Homelab Networking: A Clean Custom Domain Setup (Cloudflare, Caddy and Tailscale)

Disclaimer

This Article is a work in progress

Prerequisites

This guide assumes you already have:

  1. A Home server with atleast 1 service being served with docker
  2. Tailscale account and installed on the server and atleast 1 personal device

Introduction

Problem #1 When first starting in homelabing, your services like jellyfin will be accessable with a link that looks something 192.168.1.42:8080. Depending on your router you might me lucky enough to access with the hostname with something like myserver.local:8080, or with tailscale it might look like myserver.blue-apples.ts.net:8080. As you add more services like immich on port 8888 and paperless-ngx on 9000, you quickly have a phone book of ports you have to remember and remember which services they belong to.

But wait, this isn’t how the internet works. We go to google.com and youtube.com and sometimes we go to mail.google.com. Notice that first part. They’re both google.com but they go to different services. The “mail.” is a whats known as a subdomain and its a very elegant way of serving multiple services from one domain name.

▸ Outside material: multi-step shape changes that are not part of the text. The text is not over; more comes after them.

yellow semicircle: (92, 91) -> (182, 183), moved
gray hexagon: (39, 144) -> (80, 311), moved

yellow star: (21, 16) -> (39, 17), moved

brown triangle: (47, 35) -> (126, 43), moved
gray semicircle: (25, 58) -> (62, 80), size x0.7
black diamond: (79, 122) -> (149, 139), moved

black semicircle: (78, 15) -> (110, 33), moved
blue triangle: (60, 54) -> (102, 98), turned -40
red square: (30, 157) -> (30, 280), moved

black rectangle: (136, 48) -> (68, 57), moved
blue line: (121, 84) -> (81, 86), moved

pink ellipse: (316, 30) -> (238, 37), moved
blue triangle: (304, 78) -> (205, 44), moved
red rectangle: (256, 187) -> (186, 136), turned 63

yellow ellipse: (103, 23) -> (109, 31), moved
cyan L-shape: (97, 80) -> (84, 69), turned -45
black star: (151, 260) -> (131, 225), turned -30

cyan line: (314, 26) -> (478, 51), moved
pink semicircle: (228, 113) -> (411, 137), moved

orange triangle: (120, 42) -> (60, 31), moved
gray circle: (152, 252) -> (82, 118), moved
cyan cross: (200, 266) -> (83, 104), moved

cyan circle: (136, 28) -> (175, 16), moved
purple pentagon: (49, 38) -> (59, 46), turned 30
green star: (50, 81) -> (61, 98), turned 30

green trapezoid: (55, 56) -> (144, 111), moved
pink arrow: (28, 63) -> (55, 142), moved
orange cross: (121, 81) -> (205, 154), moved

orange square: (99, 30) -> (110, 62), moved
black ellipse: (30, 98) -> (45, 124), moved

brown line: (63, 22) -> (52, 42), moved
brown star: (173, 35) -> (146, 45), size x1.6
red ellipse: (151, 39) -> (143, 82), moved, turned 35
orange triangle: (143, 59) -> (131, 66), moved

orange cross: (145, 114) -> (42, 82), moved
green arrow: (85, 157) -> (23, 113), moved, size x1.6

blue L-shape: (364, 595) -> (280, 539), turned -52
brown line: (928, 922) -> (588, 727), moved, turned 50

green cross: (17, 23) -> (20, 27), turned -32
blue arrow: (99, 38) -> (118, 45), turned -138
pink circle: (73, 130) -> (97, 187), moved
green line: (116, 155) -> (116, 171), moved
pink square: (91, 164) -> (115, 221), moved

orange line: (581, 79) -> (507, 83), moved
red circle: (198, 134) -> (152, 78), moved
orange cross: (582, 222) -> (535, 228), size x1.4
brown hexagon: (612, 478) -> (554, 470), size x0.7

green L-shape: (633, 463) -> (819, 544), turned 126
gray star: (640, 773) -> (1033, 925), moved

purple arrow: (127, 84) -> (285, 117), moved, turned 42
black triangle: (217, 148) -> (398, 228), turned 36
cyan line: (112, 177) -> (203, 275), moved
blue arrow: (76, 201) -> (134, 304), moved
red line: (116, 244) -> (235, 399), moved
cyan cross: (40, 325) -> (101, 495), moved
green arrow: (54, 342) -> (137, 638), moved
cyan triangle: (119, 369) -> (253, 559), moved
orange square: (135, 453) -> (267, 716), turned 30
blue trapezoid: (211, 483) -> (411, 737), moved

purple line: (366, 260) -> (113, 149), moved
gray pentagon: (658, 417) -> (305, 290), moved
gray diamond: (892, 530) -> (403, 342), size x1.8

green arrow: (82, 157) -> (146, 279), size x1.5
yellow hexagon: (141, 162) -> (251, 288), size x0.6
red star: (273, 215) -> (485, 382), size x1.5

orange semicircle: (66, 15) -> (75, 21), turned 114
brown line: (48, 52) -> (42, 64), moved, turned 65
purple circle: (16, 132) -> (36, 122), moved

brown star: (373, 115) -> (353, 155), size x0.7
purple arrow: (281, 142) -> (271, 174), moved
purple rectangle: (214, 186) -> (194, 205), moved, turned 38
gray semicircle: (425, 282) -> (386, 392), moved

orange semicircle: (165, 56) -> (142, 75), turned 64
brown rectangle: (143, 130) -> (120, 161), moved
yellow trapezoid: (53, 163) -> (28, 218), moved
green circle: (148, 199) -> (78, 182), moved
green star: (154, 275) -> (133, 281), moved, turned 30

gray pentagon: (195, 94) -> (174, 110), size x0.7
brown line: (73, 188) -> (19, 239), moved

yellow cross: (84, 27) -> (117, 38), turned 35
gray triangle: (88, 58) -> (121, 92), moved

When were done with this guide. You will be able to access all your services by urls that look something like:

  • media.mydomain.com -> Jellyfin
  • images.mydomain.com -> Immich
  • paperless.mydomain.com -> Paperless-ngx

Buying a Domain Name

The first thing we need to do is purchase a domain name. You might think you could just use your hostname and use DNS rewrites in your local DNS to route traffic to your server with something like media.myserver.local. The importance of a publicly registered domain name will become apparent later in this tutorial when we get to SSL certificate for HTTPS connections.

Im personally cheap so I purchased my domain from Namecheap. There are other options like [hostinger] or squarespace. This domain name is only going to be used by you so you dont need to pay a premium for .com or .ca. You’ll notice less common TLDs like xyz are much cheaper and honestly, in my opinion, much more fitting for a home lab.

Connecting your domain with Cloudflare

Once you purchase the domain youll have to point the nameservers to cloudflare and to do that youll need a cloudflare account so go ahead a make that. Heres the link.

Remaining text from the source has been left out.